Tuesday, November 10, 2009

BALIK BUNDOK 2009 Dole Philippines School Grand Alumni Homecoming

ANNOUNCEMENT! !! ANNOUNCEMENT! !! ANNOUNCEMENT! !!

BALIK BUNDOK 2009 Dole Philippines School Grand Alumni Homecoming
(45th Foundation Anniversary)

When: December 27, 2009
Where: Kalsangi Club House
Registration Fee for Alumni: P500.00 (includes dinner and tokens)
Additional (for family members): P250.00

We are requesting for solicitations or any pledges of any form. Deadline of solicitations/ pledges on Nov. 30. Please ask among your batch if who can commit. It is greatly appreciated! !! We also need a head count for those who will be attending. A contact representative from each batch (1976-2009) is requested to note how many will be coming from their class. If there are any suggestions for activities, please contact the school or me for the meantime here on facebook or at elsiefel_velasquez@ yahoo.com.

We know that this may be at short notice, but i hope we can all coordinate so that this alumni homecoming will be a success! Please be aware and spread the word!!! We will be posting for further announcements. Thank you and God bless!
=)

Back to normal

WUWT:
No wonder the U.S. Senate is slow to get behind the need for restricting our fossil fuel-related energy supply in the name of climate change.
Now why would that be?
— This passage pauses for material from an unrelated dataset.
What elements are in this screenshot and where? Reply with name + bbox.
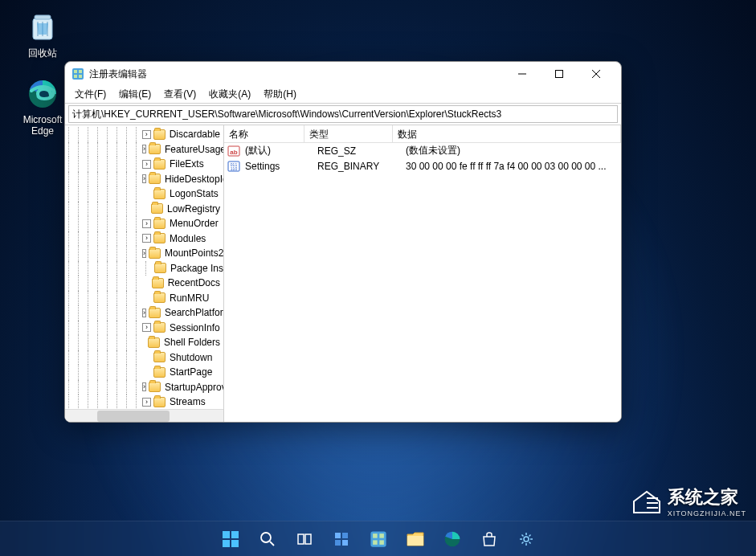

Because while it is known that the US "contributes" the biggest amount of gas emissions (which other sources point out that the US is actually decreasing while the rest of the world's emissions have risen in terms of percentage), the US annual temperatures are going back to their normal levels (that is, below the 1998-2007 averages).

Saturday, November 07, 2009

The nothing-doing in Copenhagen in December

We've said it many times: the Copenhagen climate change summit will be all hot air in the end. First world countries like the US will still not sign up to a new climate change deal for as long as the other countries do not have clear goals to cut their own emissions on their own. Developing countries, like the Philippines, are asking for dole-outs to fight climate change. They won't get it for as long as their emissions do not also lessen.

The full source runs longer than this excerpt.